**WORK ITEM:** Your job with the data below is to output exactly the lines from the one holding "su trabajo más rápido y mejor." down to the one holding "máquinas aprenden y", both included, and no others.

START THE DATA

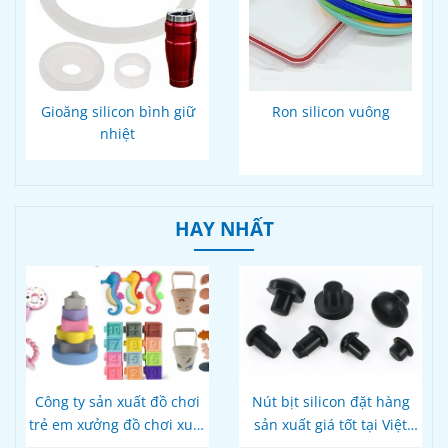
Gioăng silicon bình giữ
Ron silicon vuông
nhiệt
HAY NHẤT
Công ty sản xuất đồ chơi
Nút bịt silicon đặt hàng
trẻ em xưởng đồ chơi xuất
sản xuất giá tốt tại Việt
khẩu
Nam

END THE DATA
START THE DATA

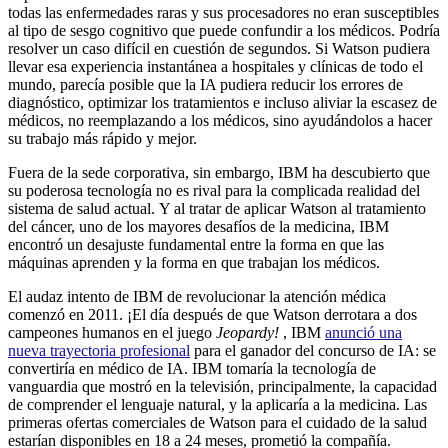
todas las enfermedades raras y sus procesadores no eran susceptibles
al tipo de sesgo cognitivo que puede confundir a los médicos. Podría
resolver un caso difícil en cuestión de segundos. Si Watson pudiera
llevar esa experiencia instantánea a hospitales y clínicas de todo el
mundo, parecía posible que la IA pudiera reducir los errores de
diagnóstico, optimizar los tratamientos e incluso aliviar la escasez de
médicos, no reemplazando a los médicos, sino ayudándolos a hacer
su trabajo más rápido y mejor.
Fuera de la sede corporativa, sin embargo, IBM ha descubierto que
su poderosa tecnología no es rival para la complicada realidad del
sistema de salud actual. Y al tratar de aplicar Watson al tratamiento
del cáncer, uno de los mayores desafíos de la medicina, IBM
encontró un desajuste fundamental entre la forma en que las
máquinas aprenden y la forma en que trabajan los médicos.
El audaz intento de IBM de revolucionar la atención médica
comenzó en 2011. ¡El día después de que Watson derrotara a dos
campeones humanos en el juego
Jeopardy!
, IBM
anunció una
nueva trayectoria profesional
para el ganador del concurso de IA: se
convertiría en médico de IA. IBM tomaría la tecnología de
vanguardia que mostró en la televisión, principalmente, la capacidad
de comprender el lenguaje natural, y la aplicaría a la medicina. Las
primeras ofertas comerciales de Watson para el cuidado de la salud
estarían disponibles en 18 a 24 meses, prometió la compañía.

END THE DATA

**WRITTEN SOLUTION:**
su trabajo más rápido y mejor.
Fuera de la sede corporativa, sin embargo, IBM ha descubierto que
su poderosa tecnología no es rival para la complicada realidad del
sistema de salud actual. Y al tratar de aplicar Watson al tratamiento
del cáncer, uno de los mayores desafíos de la medicina, IBM
encontró un desajuste fundamental entre la forma en que las
máquinas aprenden y la forma en que trabajan los médicos.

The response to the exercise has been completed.